AIがコードを生成した場合、通常は細かい調整が必要になりますが、デバッグ機能においてはそこまでの品質を求めていないため、生成コードをほぼそのまま利用でき、実装工数を大幅に削減できます。

仕様がシンプルで伝達漏れが少ない

デバッグ機能は、1機能が1つの目的に特化して作られ、開発者やテスターが利用するシンプルな構成になります。このシンプルさにより、仕様が複雑になりにくく、伝達漏れや考慮漏れ等の不具合が大幅に減ります。そのため、複雑な設計や詳細な仕様詰めに工数を掛けることなく、検証に必要な機能を即座に開発環境に組み込むことが可能です。

機能の洗い出し

機能の洗い出しは、エンジニア組織内にとどめず、サービス開発に携わる非エンジニア(ディレクター、デザイナー、QAなど)を巻き込むことが重要です。他メンバーの視点を取り込むことで、調査に必要な機能を網羅できます。開発組織全体のSlackチャンネルなどで意見を募るといった方法で、必要なデバッグ機能を効率よく収集しています。

デバッグ機能の一例

実際に実装したデバッグ機能の一例です。

機能名 概要 活用シーン
コンテンツ詳細画面への遷移 コンテンツIDを入力して、その詳細画面へ直接遷移する 特定コンテンツでのみ発生する不具合などの調査・検証に活用
利用者の環境表示 APIの疎通先やアプリバイナリのバージョンなど、利用者がどの環境でアプリを使用しているかなどを表示する 不具合報告に合わせて環境情報をいただくことで原因調査に役立てる
A/Bテストなどのローカル強制切り替え 本来、サーバ側で割り振られるA/Bテストのパターンをフロント側で強制上書きして動作確認できるようにする 特定パターンでの動作検証やテストをする際に活用
導線がない画面への遷移 新規で開発していて導線がまだない画面や特定条件下でのみ遷移できる画面などの遷移をデバッグ画面に用意しておく ディレクターやデザイナーなどの非エンジニアが確認する際に活用

実際のデバッグメニュー

まとめ

デバッグ機能は開発・検証プロセスにおいて重要な役割を担っていますが、UIを0から作る必要があり手間がかかります。 そのためAIに作らせることで迅速に実装してくれます。実際これらの機能を実装するのに数分で完了しています。

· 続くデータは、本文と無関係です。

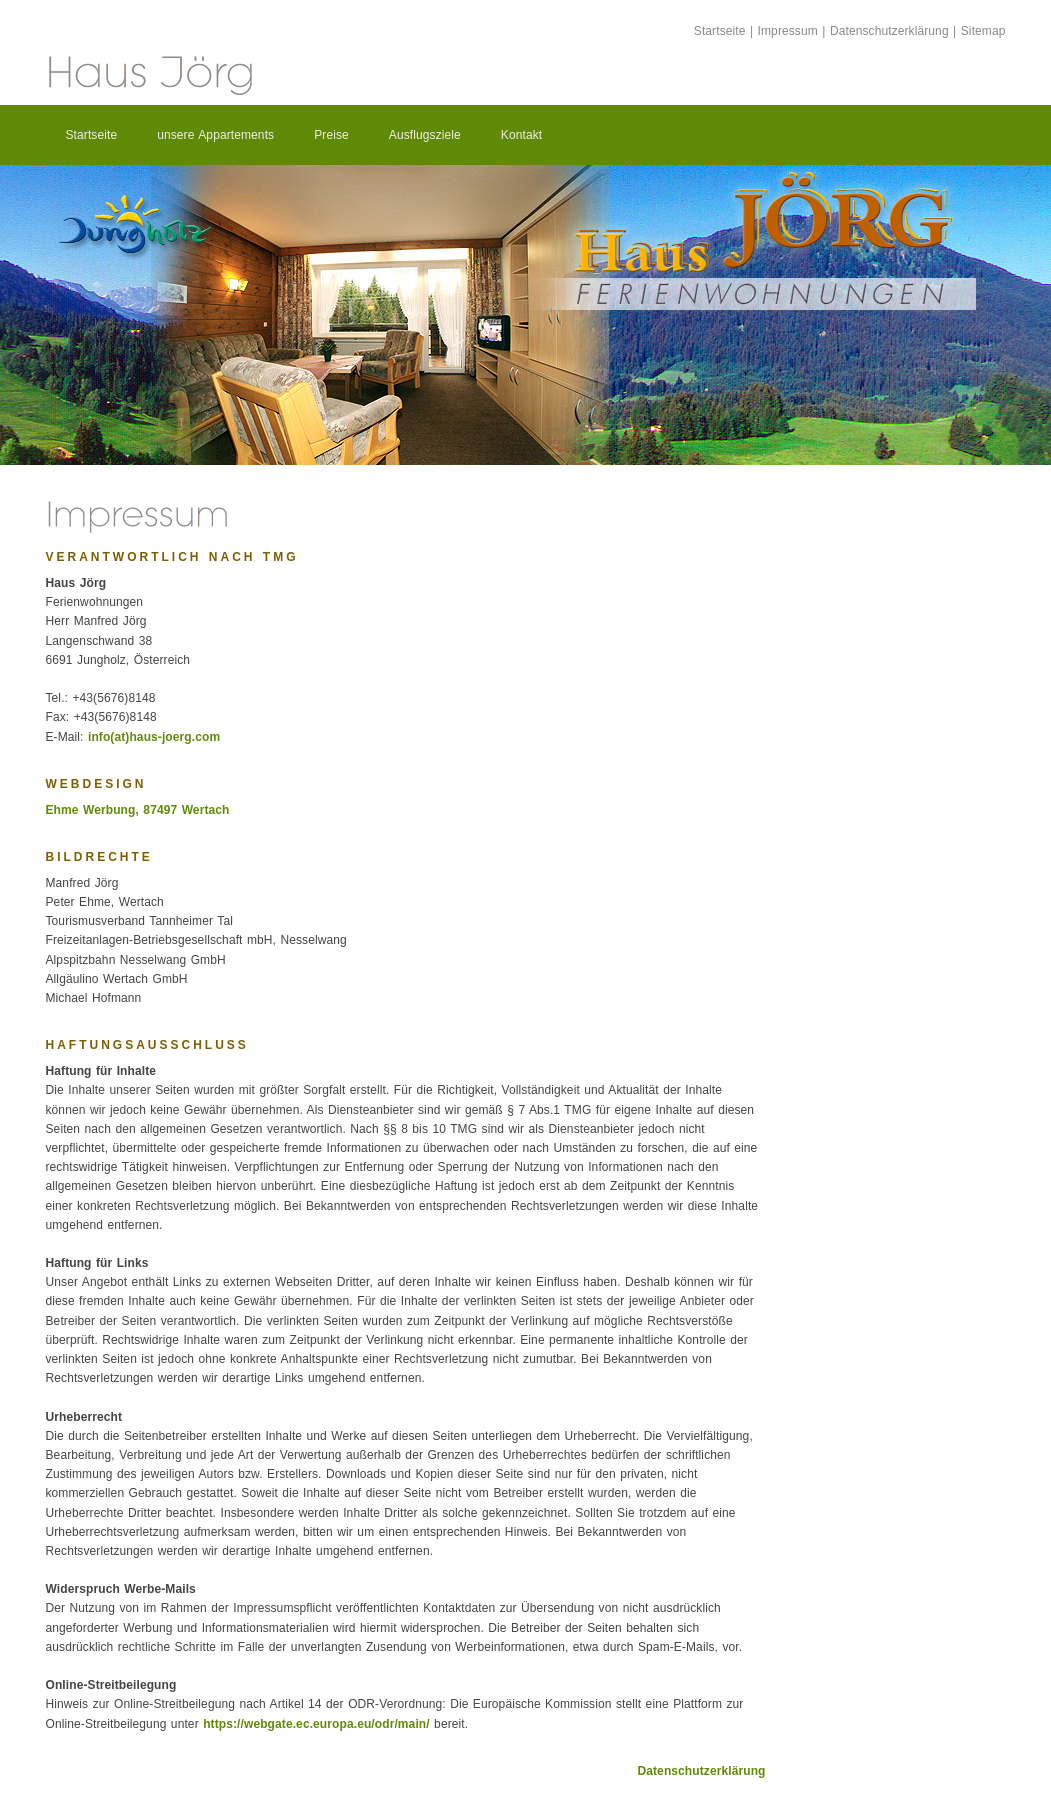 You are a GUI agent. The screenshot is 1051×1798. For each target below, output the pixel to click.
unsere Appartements (215, 135)
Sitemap (983, 31)
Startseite (720, 31)
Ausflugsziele (425, 135)
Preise (331, 135)
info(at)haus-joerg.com (154, 737)
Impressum (788, 31)
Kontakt (521, 135)
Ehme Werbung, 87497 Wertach (138, 810)
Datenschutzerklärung (889, 31)
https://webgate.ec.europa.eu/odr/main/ (316, 1724) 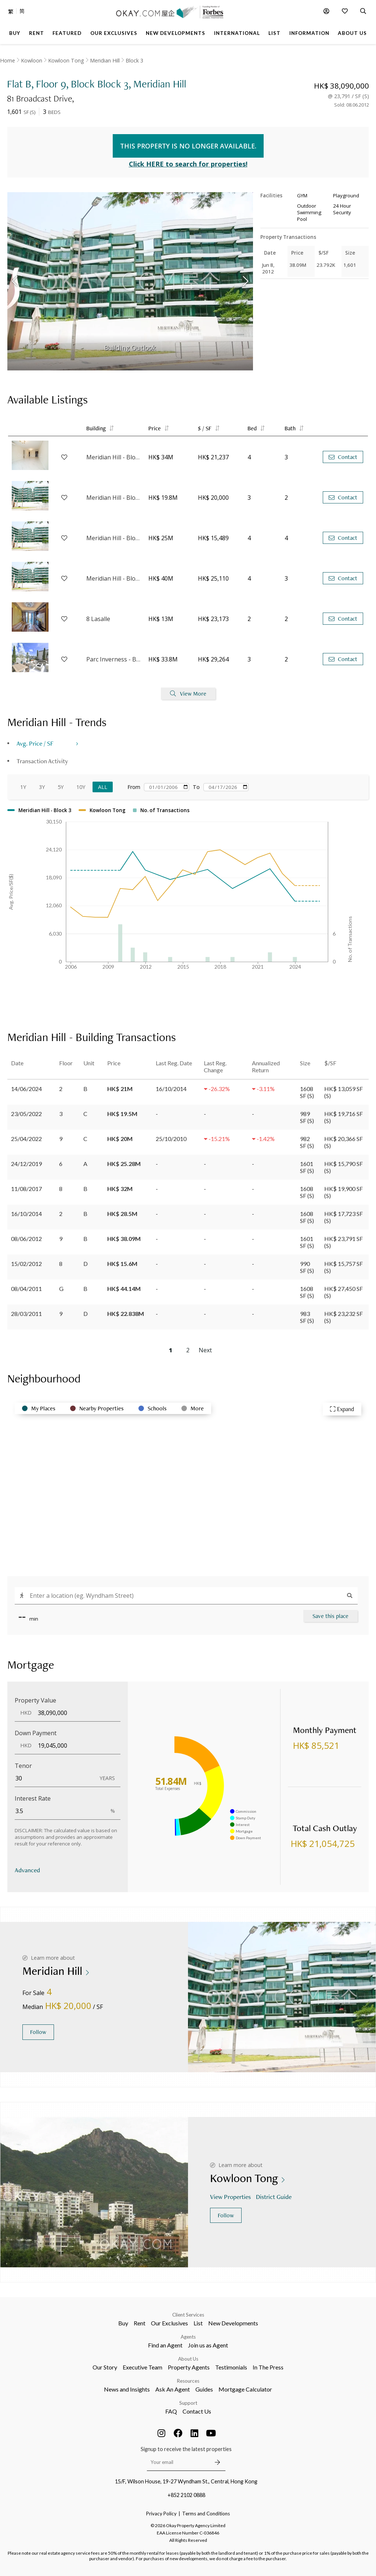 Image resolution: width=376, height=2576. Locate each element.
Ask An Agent (172, 2389)
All (102, 786)
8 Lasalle (98, 619)
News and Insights (127, 2389)
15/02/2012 (26, 1263)
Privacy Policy (161, 2513)
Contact (343, 457)
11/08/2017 (26, 1188)
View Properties (231, 2196)
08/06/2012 (26, 1238)
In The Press (268, 2367)
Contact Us (196, 2411)
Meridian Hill (105, 60)
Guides (204, 2389)
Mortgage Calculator (245, 2389)
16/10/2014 (26, 1213)
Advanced (27, 1870)
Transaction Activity (42, 761)
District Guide (274, 2196)
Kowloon (31, 60)
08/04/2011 (26, 1288)
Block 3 (134, 60)
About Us (188, 2359)
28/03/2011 (26, 1313)
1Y (23, 786)
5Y (61, 786)
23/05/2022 (26, 1113)
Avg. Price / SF (35, 743)
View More (188, 693)
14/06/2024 (26, 1088)
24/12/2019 (26, 1163)
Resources (188, 2381)
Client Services (188, 2315)
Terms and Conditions (206, 2513)
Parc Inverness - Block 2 (113, 659)
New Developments (233, 2323)
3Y (42, 786)
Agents (188, 2337)
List (198, 2323)
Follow (38, 2032)
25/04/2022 (26, 1138)
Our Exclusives (169, 2323)
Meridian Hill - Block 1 (113, 538)
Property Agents (189, 2367)
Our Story (105, 2367)
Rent (139, 2323)
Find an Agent (165, 2345)
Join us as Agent (208, 2345)
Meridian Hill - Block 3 (113, 457)
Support (188, 2403)
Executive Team (142, 2367)
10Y (80, 786)
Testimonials (231, 2367)
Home (7, 60)
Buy (123, 2323)
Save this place (330, 1616)
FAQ (171, 2411)
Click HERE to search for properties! (188, 163)
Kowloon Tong (66, 60) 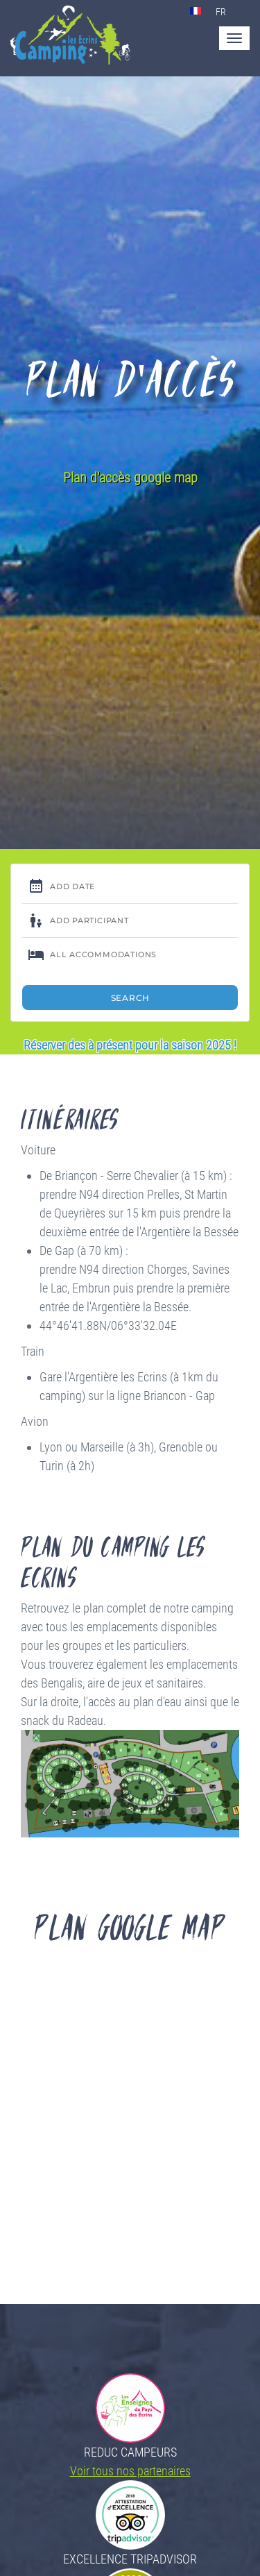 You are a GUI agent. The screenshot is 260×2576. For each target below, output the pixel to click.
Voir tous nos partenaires (130, 2471) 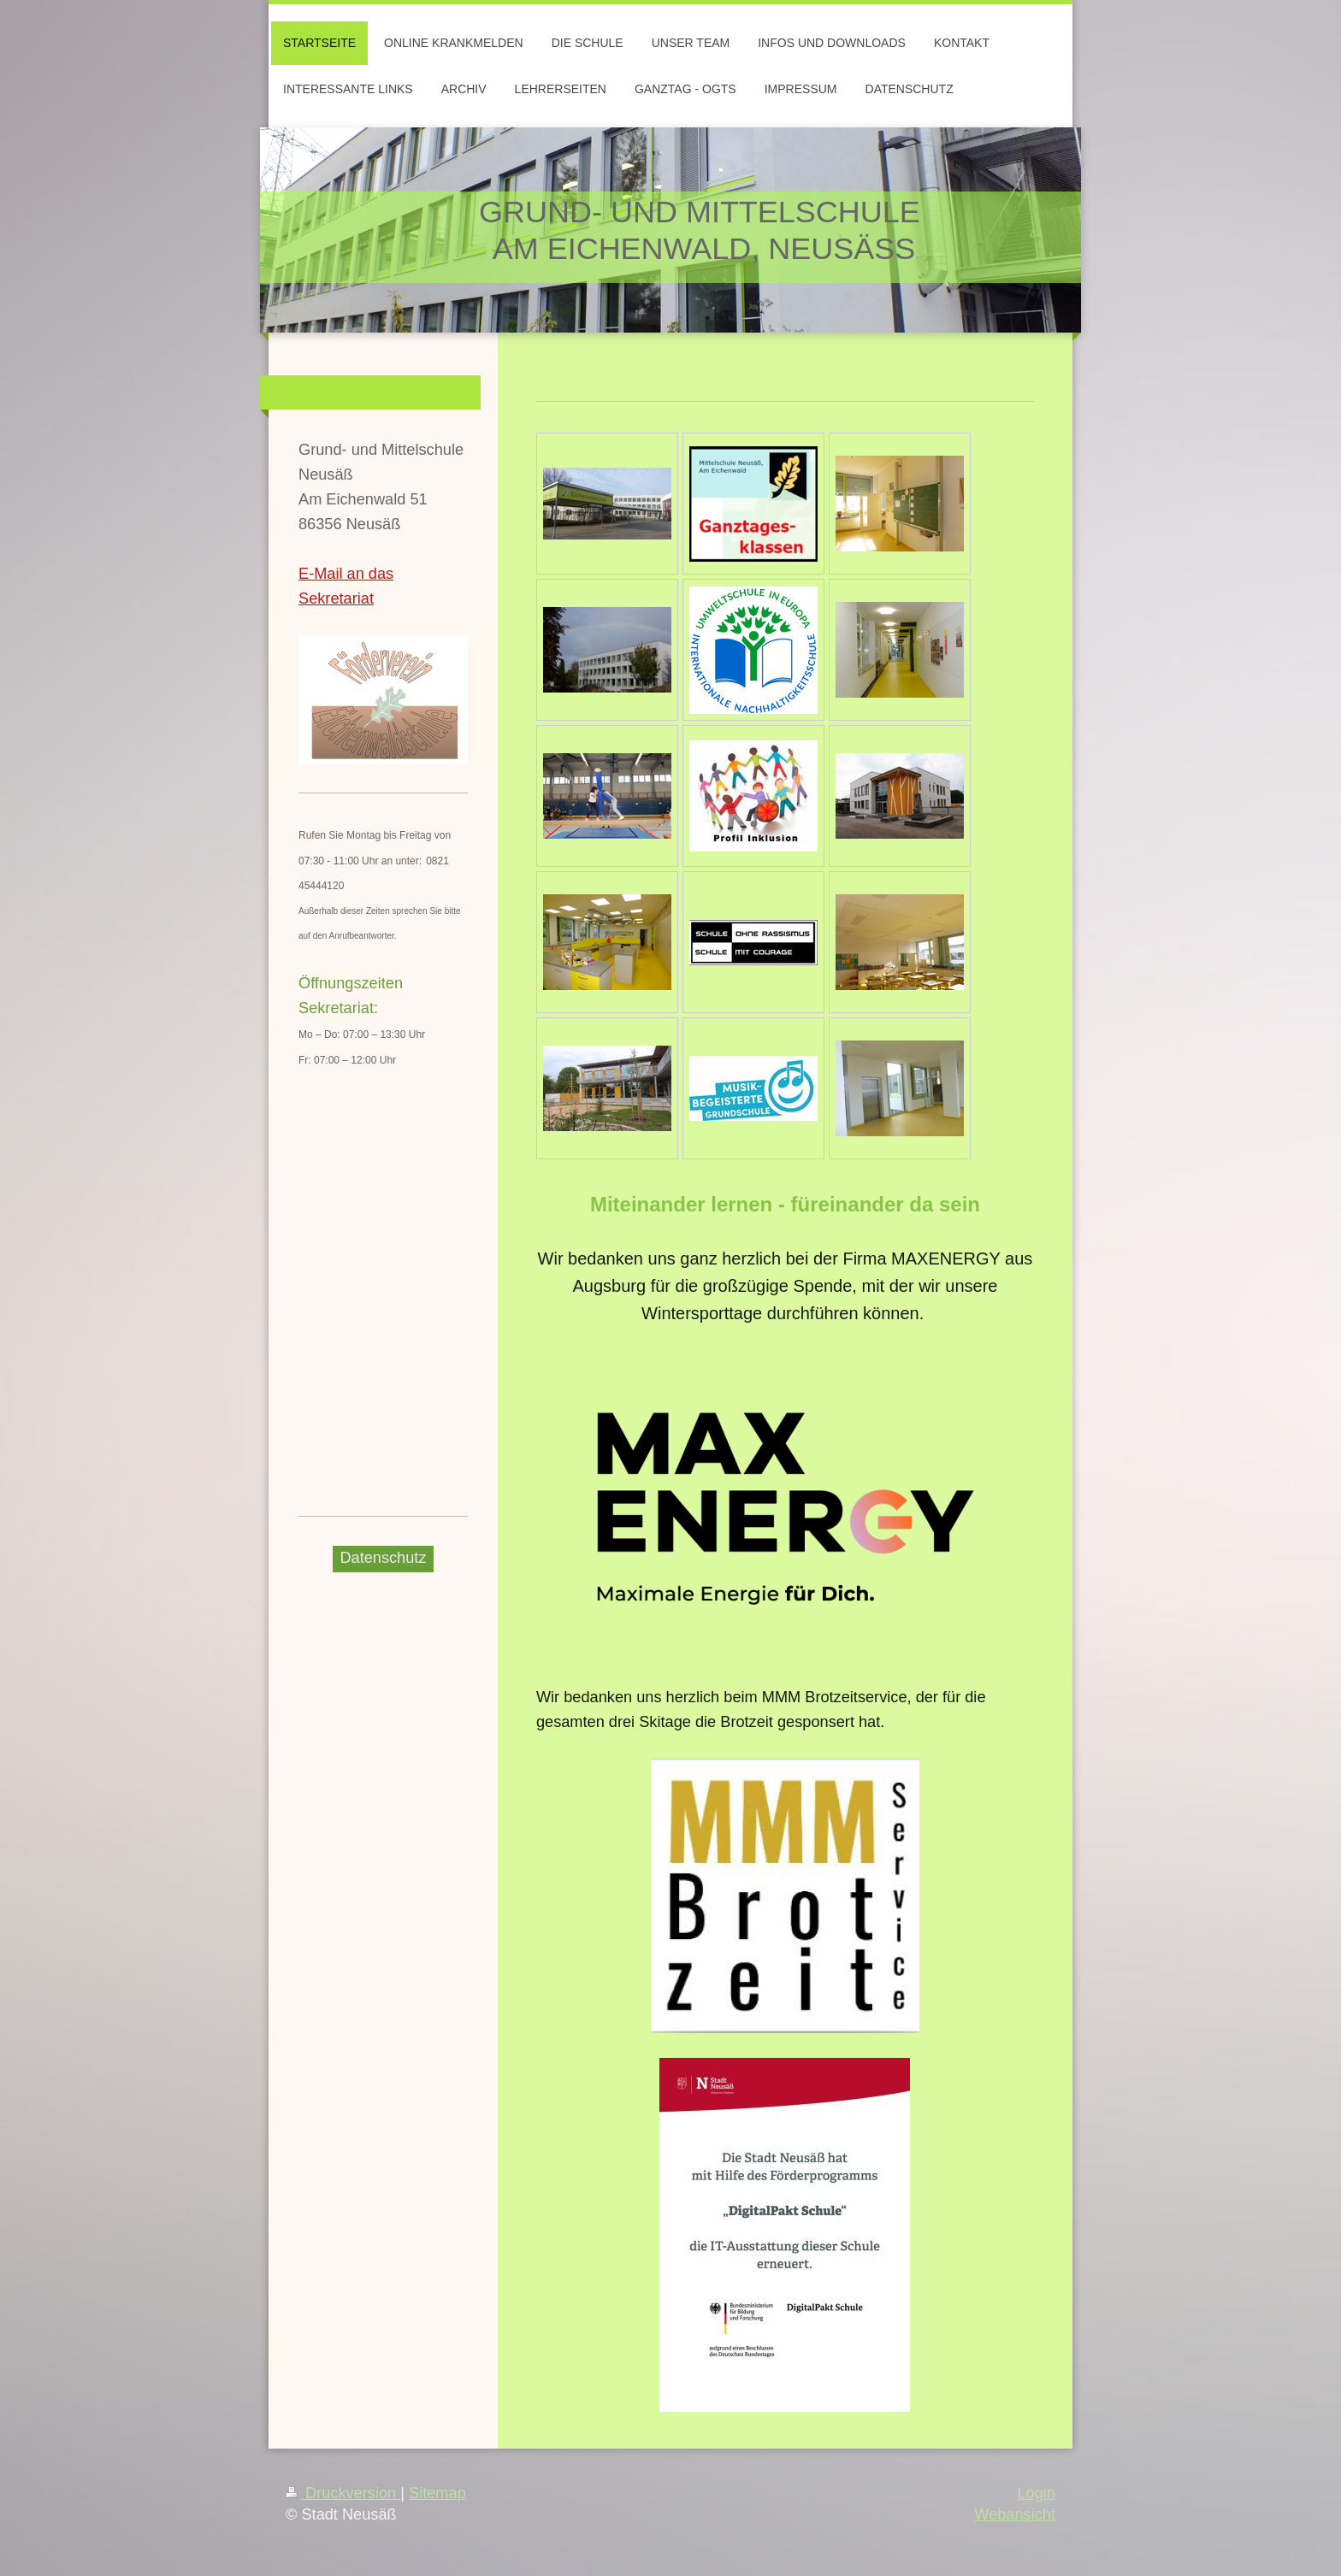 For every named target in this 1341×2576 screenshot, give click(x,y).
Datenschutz (383, 1557)
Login (1036, 2493)
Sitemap (437, 2493)
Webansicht (1014, 2514)
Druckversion (343, 2493) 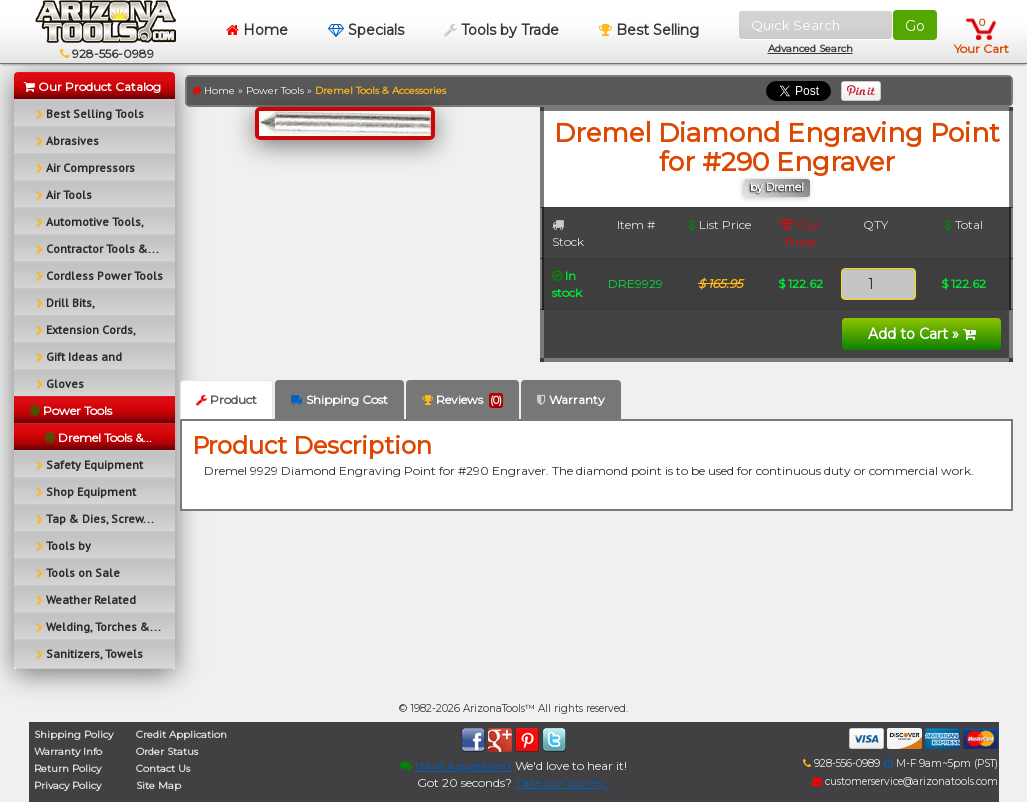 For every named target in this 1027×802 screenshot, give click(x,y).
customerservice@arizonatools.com (905, 781)
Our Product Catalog (92, 86)
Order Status (167, 751)
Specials (366, 30)
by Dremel (777, 187)
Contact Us (163, 768)
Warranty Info (68, 751)
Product (226, 399)
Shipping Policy (73, 734)
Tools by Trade (501, 30)
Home (257, 30)
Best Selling (649, 30)
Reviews (462, 400)
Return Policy (67, 768)
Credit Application (181, 734)
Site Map (158, 785)
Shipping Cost (339, 399)
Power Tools (275, 90)
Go (915, 26)
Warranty (571, 399)
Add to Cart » (922, 334)
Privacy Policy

今は非エンジニアの方に欲しい機能をヒアリングして追加実装を少しずつ行っていたりしますが、エンジニアが間に入らない自動化を目指しています。 今後の展望として、Issue起票を軸にActionsを発火させ、生成AIがPRを作成し、エンジニアがレビューするフローを作れないかなど、検討中です。